Good short primary text(s) for reflections on the end of Soviet Union / culture?

Valentino, Russell russell-valentino at UIOWA.EDU
Wed Apr 25 18:13:19 UTC 2007


Nicole,

Take a look at the IWP writers' samples for the past few years. Here's
the background:

Every fall between 30 and 40 writers from around the world descend on
Iowa 
City for 10-week residencies at the International Writing Program. While
here they write, translate, do public readings, and create a kind of
writers UN. The program's been around since 1967 and has a long list of
distinguished alumni.

One very nice thing about the program for people who aren't nearby is
that all the writers' bios and bibliographies, as well as samples of
their works, are available on line at the International Writing
Program's website, which is here: http://www.uiowa.edu/~iwp/index.html.
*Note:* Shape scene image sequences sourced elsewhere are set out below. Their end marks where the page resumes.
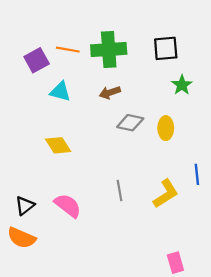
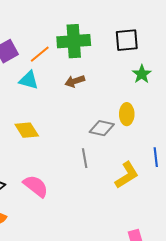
orange line: (68, 50) -> (40, 54), moved, turned -50
gray diamond: (130, 123) -> (102, 128), moved
gray line: (119, 190) -> (85, 158), moved

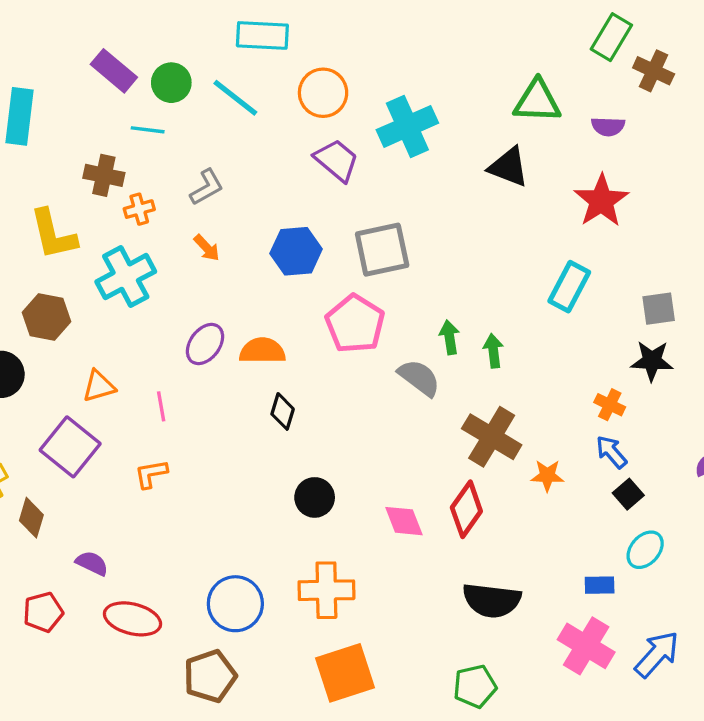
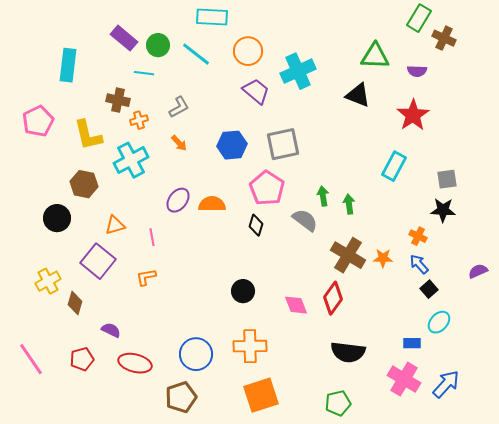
black diamond: (283, 411) -> (256, 225), moved
orange star: (547, 476) -> (383, 258), moved

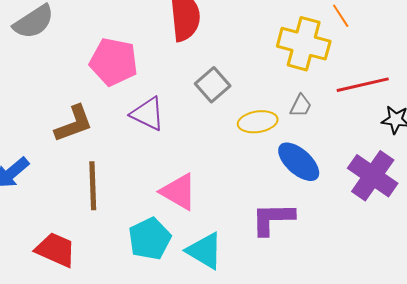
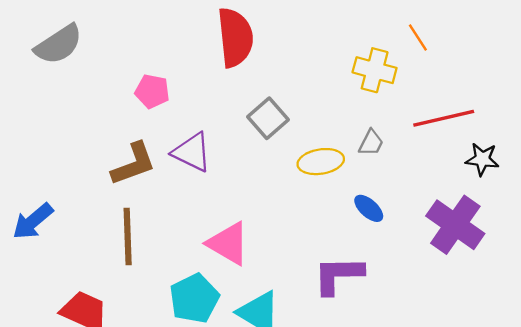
yellow cross: (304, 44) -> (375, 70), size x0.7
pink pentagon: (114, 62) -> (152, 91), size x0.6
brown L-shape: (74, 124) -> (133, 164), moved
blue ellipse: (299, 162) -> (369, 208), size x0.6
I just looked for the past couple of years to see who's there: Lev
Usyskin, Mikhail Butov, Kseniya Golubovich, Natalya Vorozhbit,
Yekaterina Sadur, Aleksandr Ulanov, Sabit Madaliev, Maxim Kurochkin, and
more. The samples are fairly short and accessible. They often offer
perspectives on post-Soviet transitions.

Good luck with the dreaded week 15.

Russell Valentino


-----Original Message-----
From: SEELANGS: Slavic & East European Languages and Literatures list
[mailto:SEELANGS at BAMA.UA.EDU] On Behalf Of Nicole Monnier
Sent: Wednesday, April 25, 2007 12:37 PM
To: SEELANGS at BAMA.UA.EDU
Subject: [SEELANGS] Good short primary text(s) for reflections on the
end of Soviet Union / culture?

Dear SEELANGStsy,

I've gotten all the way to the last week but one of my 20th century
Russian
& Soviet culture course and haven't the FOGGIEST idea what I should
assign
as a final, primary text reading (or readings) on the end of it all /
the
beginning of it all. We've just done Gorby and are watching Mikhalkov's
egregious (but useful) "Anna from 6 to 18", but I still need something
else
to force my children (mostly uninterested business majors!) to read for
the
last week of the course.

Throughout the course, I've assigned everything from songs, poems, short
stories, manifestoes (artistic / political / whatever), Party
"documents",
images, letters to the editor, essays - which is to say I'm open to any
sort
of "document" as long as it can be considered a "primary" one (that is,
not
scholarly articles).

Not only would I be eternally grateful for good suggestions, but I'll go
so
far as to offer the bribe of a cup of coffee at the next big conference
to
anyone who can supply me with an 11th-hour (or more precisely, week 15!)
text to post hastily upon my electronic reserve page at week's end!